Activity: Please copy every line of the records below that holds the word "System".

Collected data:

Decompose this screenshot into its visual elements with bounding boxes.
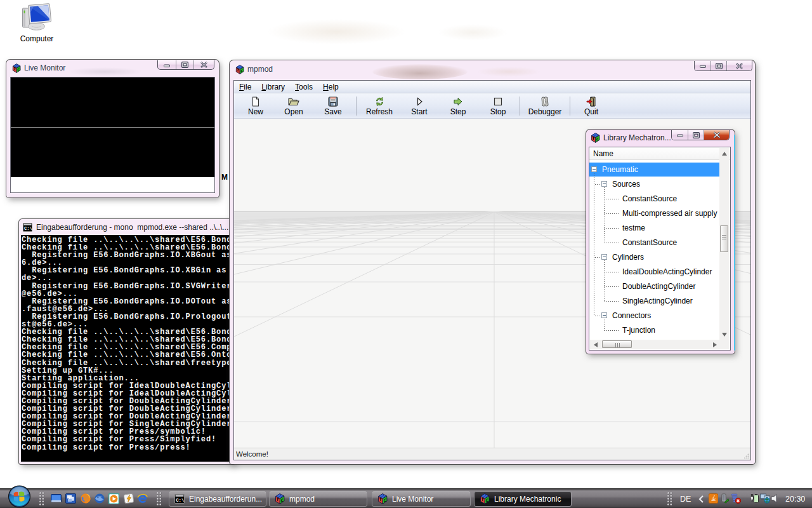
svg-text:C:\: C:\	[24, 225, 32, 231]
svg-text:C:\: C:\	[176, 498, 185, 503]
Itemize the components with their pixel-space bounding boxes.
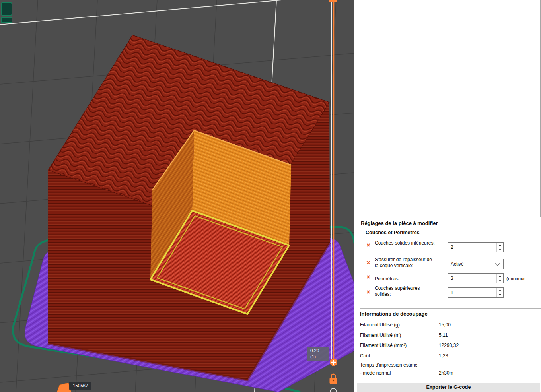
info-row-filament-m: Filament Utilisé (m)5,11: [360, 330, 459, 340]
right-panel: Réglages de la pièce à modifier Couches …: [354, 0, 541, 392]
spinner-value: 1: [448, 290, 496, 295]
bottom-solid-layers-spinner[interactable]: 2: [448, 242, 504, 252]
settings-empty-area: [357, 0, 541, 217]
info-row-print-time-header: Temps d'impression estimé:: [360, 361, 459, 369]
spinner-value: 2: [448, 245, 496, 250]
ensure-vertical-shell-select[interactable]: Activé: [448, 259, 504, 269]
scene-canvas[interactable]: [0, 0, 354, 392]
chevron-down-icon: [495, 261, 500, 266]
spinner-up-icon[interactable]: [497, 288, 503, 293]
remove-override-icon[interactable]: ×: [365, 289, 372, 295]
spinner-down-icon[interactable]: [497, 278, 503, 283]
info-row-filament-mm3: Filament Utilisé (mm³)12293,32: [360, 340, 459, 351]
layer-height-badge: 0.20 (1): [307, 347, 329, 361]
remove-override-icon[interactable]: ×: [365, 242, 372, 248]
setting-label-top-solid-layers: Couches supérieures solides:: [375, 285, 437, 297]
viewport-3d[interactable]: 0.20 (1) 150567: [0, 0, 354, 392]
sliced-info-title: Informations de découpage: [360, 311, 428, 317]
layer-index-value: (1): [310, 354, 329, 360]
group-title: Couches et Périmètres: [364, 230, 421, 235]
feature-id-badge: 150567: [69, 382, 91, 390]
setting-label-ensure-vertical-shell: S'assurer de l'épaisseur de la coque ver…: [375, 257, 437, 269]
info-row-filament-g: Filament Utilisé (g)15,00: [360, 320, 459, 330]
panel-title: Réglages de la pièce à modifier: [361, 220, 438, 226]
spinner-up-icon[interactable]: [497, 274, 503, 278]
perimeters-spinner[interactable]: 3: [448, 273, 504, 283]
top-solid-layers-spinner[interactable]: 1: [448, 287, 504, 298]
bed-corner-marker: [1, 3, 12, 23]
spinner-value: 3: [448, 276, 496, 281]
spinner-down-icon[interactable]: [497, 247, 503, 252]
remove-override-icon[interactable]: ×: [365, 260, 372, 266]
spinner-up-icon[interactable]: [497, 243, 503, 247]
slicer-window: 0.20 (1) 150567 Réglages de la pièce à m…: [0, 0, 541, 392]
perimeters-suffix-label: (minimur: [506, 276, 525, 281]
layer-height-value: 0.20: [310, 348, 329, 354]
info-row-cost: Coût1,23: [360, 351, 459, 361]
info-row-normal-mode: - mode normal2h30m: [360, 369, 459, 377]
slider-add-layer-button[interactable]: [330, 359, 337, 366]
export-gcode-button[interactable]: Exporter le G-code: [357, 383, 540, 392]
setting-label-perimeters: Périmètres:: [375, 276, 437, 282]
remove-override-icon[interactable]: ×: [365, 274, 372, 280]
spinner-down-icon[interactable]: [497, 293, 503, 297]
sliced-info-list: Filament Utilisé (g)15,00 Filament Utili…: [360, 320, 459, 377]
select-value: Activé: [448, 261, 496, 267]
setting-label-bottom-solid-layers: Couches solides inférieures:: [375, 240, 437, 246]
slider-top-handle[interactable]: [329, 0, 337, 2]
layers-perimeters-group: Couches et Périmètres × Couches solides …: [360, 233, 541, 309]
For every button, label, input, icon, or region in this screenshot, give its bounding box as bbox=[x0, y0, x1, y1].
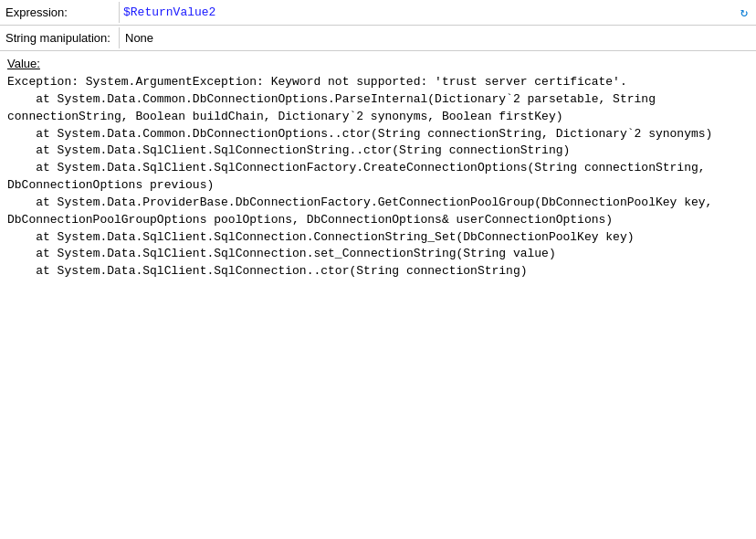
string-manipulation-label: String manipulation: bbox=[0, 27, 119, 48]
value-label: Value: bbox=[7, 57, 40, 70]
string-manipulation-value: None bbox=[120, 27, 159, 48]
refresh-icon[interactable]: ↻ bbox=[736, 5, 752, 21]
value-section: Value: Exception: System.ArgumentExcepti… bbox=[0, 51, 756, 539]
string-manipulation-value-wrapper: None bbox=[119, 27, 756, 48]
expression-label: Expression: bbox=[0, 2, 119, 23]
expression-input[interactable] bbox=[120, 2, 756, 23]
string-manipulation-row: String manipulation: None bbox=[0, 26, 756, 51]
expression-input-wrapper: ↻ bbox=[119, 2, 756, 23]
expression-row: Expression: ↻ bbox=[0, 0, 756, 26]
value-text: Exception: System.ArgumentException: Key… bbox=[7, 75, 719, 278]
main-container: Expression: ↻ String manipulation: None … bbox=[0, 0, 756, 539]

Solution:
value-section: Value: Exception: System.ArgumentExcepti… bbox=[0, 51, 756, 539]
value-text: Exception: System.ArgumentException: Key… bbox=[7, 75, 719, 278]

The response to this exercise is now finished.